American journalist and blogger

Daniel Radosh (born 23 March 1969) is an American journalist and blogger. Radosh is a senior writer for The Daily Show with Trevor Noah. Previously, he was a staff writer for The Daily Show with Jon Stewart and a contributing editor at The Week. He writes occasionally for The New Yorker. His writing has also appeared in Entertainment Weekly, Esquire, GQ, Mademoiselle, McSweeney's Quarterly Concern, Might, New York Magazine, The New York Times, Playboy, Radar, Salon, Slate, and other publications. From 2000 to 2001, he was a senior editor for Modern Humorist. In the 1990s he was a writer and editor at Spy. Radosh began his writing career at Youth Communication in 1985, where as a high school student he published more than a dozen stories in New Youth Connections (now YCteen), a magazine by and for New York City teenagers.

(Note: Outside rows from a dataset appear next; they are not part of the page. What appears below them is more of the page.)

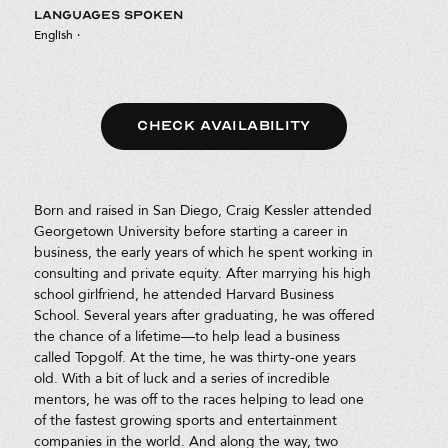
LANGUAGES SPOKEN
English
·
CHECK AVAILABILITY
Born and raised in San Diego, Craig Kessler attended
Georgetown University before starting a career in
business, the early years of which he spent working in
consulting and private equity. After marrying his high
school girlfriend, he attended Harvard Business
School. Several years after graduating, he was offered
the chance of a lifetime—to help lead a business
called Topgolf. At the time, he was thirty-one years
old. With a bit of luck and a series of incredible
mentors, he was off to the races helping to lead one
of the fastest growing sports and entertainment
companies in the world. And along the way, two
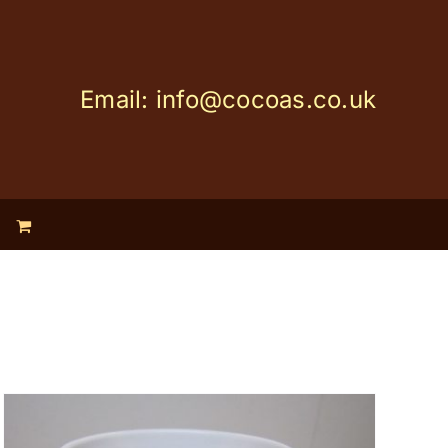
Email: info@cocoas.co.uk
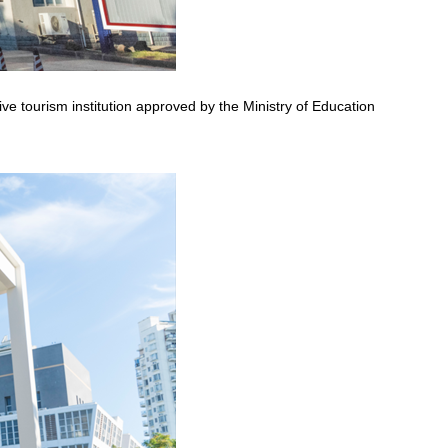
ve tourism institution approved by the Ministry of Education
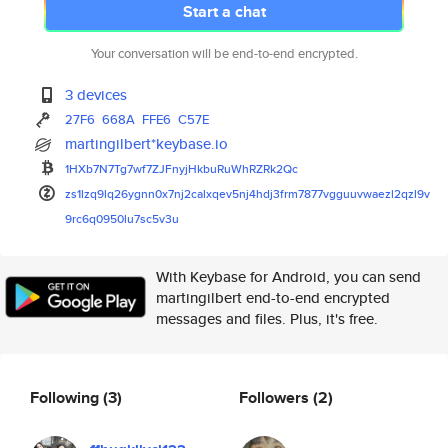
Start a chat
Your conversation will be end-to-end encrypted.
3 devices
27F6
668A
FFE6
C57E
martingilbert*keybase.io
1HXb7N7Tg7wf7ZJFnyjHkbuRuWhRZR
k2Qc
zs1lzq9lq26ygnn0x7nj2calxqev5n
j4hdj3frm7877vgguuvwaezl2qzl9v
9rc6q0950lu7sc5v3u
With Keybase for Android, you can send
martingilbert end-to-end encrypted
messages and files. Plus, it's free.
Following
(3)
Followers
(2)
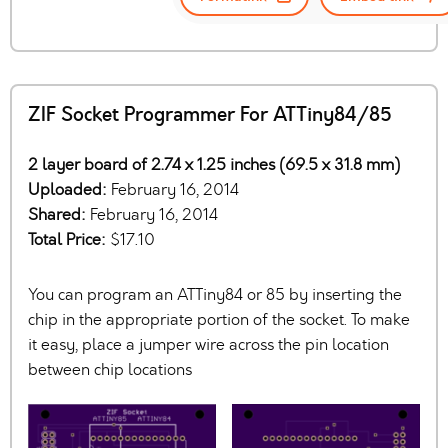
ZIF Socket Programmer For ATTiny84/85
2 layer board of 2.74 x 1.25 inches (69.5 x 31.8 mm)
Uploaded:
February 16, 2014
Shared:
February 16, 2014
Total Price:
$17.10
You can program an ATTiny84 or 85 by inserting the
chip in the appropriate portion of the socket. To make
it easy, place a jumper wire across the pin location
between chip locations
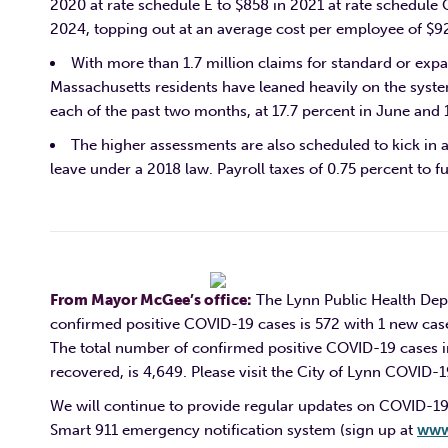
2020 at rate schedule E to $858 in 2021 at rate schedule G
2024, topping out at an average cost per employee of $925
With more than 1.7 million claims for standard or ex
Massachusetts residents have leaned heavily on the syste
each of the past two months, at 17.7 percent in June and 1
The higher assessments are also scheduled to kick in 
leave under a 2018 law. Payroll taxes of 0.75 percent to f
From Mayor McGee’s office:
The Lynn Public Health Depa
confirmed positive COVID-19 cases is 572 with 1 new cas
The total number of confirmed positive COVID-19 cases i
recovered, is 4,649. Pleas
e visit the City of Lynn COVID-
We will continue to provide regular updates on COVID-19
Smart 911 emergency notification system (sign up at
www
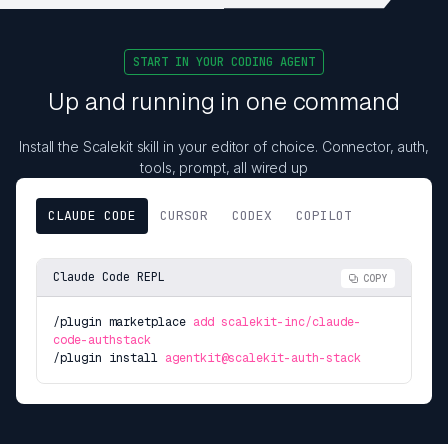
START IN YOUR CODING AGENT
Up and running in one command
Install the Scalekit skill in your editor of choice. Connector, auth,
tools, prompt, all wired up
CLAUDE CODE
CURSOR
CODEX
COPILOT
Claude Code REPL
COPY
/plugin marketplace
add scalekit-inc/claude-
code-authstack
/plugin install
agentkit@scalekit-auth-stack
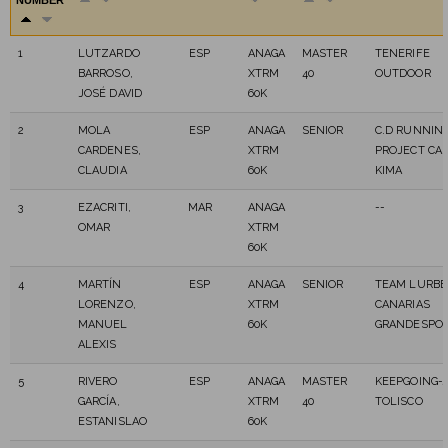
NUMBER
1
LUTZARDO
ESP
ANAGA
MASTER
TENERIFE
BARROSO,
XTRM
40
OUTDOOR
JOSÉ DAVID
60K
2
MOLA
ESP
ANAGA
SENIOR
C.D RUNNIN
CARDENES,
XTRM
PROJECT CA
CLAUDIA
60K
KIMA
3
EZACRITI,
MAR
ANAGA
--
OMAR
XTRM
60K
4
MARTÍN
ESP
ANAGA
SENIOR
TEAM LURBE
LORENZO,
XTRM
CANARIAS
MANUEL
60K
GRANDESPO
ALEXIS
5
RIVERO
ESP
ANAGA
MASTER
KEEPGOING-
GARCÍA,
XTRM
40
TOLISCO
ESTANISLAO
60K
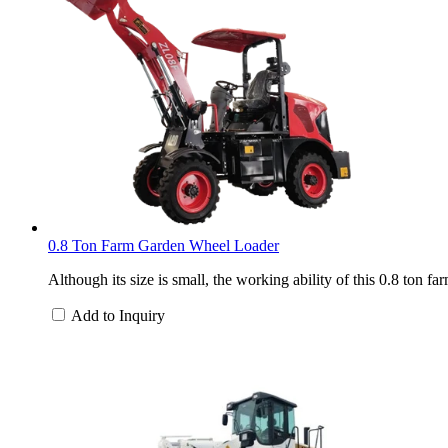
0.8 Ton Farm Garden Wheel Loader
Although its size is small, the working ability of this 0.8 ton 
Add to Inquiry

His blog, Radosh.net, was named one of the "top 25 blogs" by Time.com in 2008. As a blogger, he is probably best known for his public dispute with journalist Peter Landesman, who wrote an article about sexual slavery in the January 25, 2004, issue of The New York Times Magazine titled "The Girls Next Door". When Radosh challenged the facts of the article, Landesman threatened legal action against Radosh. A series of articles about the dispute by Jack Shafer in Slate turned the issue of the article's accuracy — and of the legal rights and responsibilities of blogs — into one of the most controversial topics in journalism during the first half of 2004.

Much of Radosh's journalism is on lighter topics, however: the description for his blog is "Pop. Politics. Sex. So On." In pop-culture circles, Radosh is known for his obsession with tracing Huckapoo's attempts to infiltrate popular consciousness. He also runs on his blog the New Yorker Cartoon Anti-Caption Contest, a spoof of The New Yorkers weekly cartoon caption contest.

His first book, Rapture Ready!: Adventures in the Parallel Universe of Christian Pop Culture, was published by Scribner in 2008.

==Personal life==
Radosh is the son of historian Ronald Radosh. He graduated from Stuyvesant High School in 1987 and from Oberlin College in 1991, and currently resides in Brooklyn, New York. He has three children. Radosh identifies as a Humanistic Jew.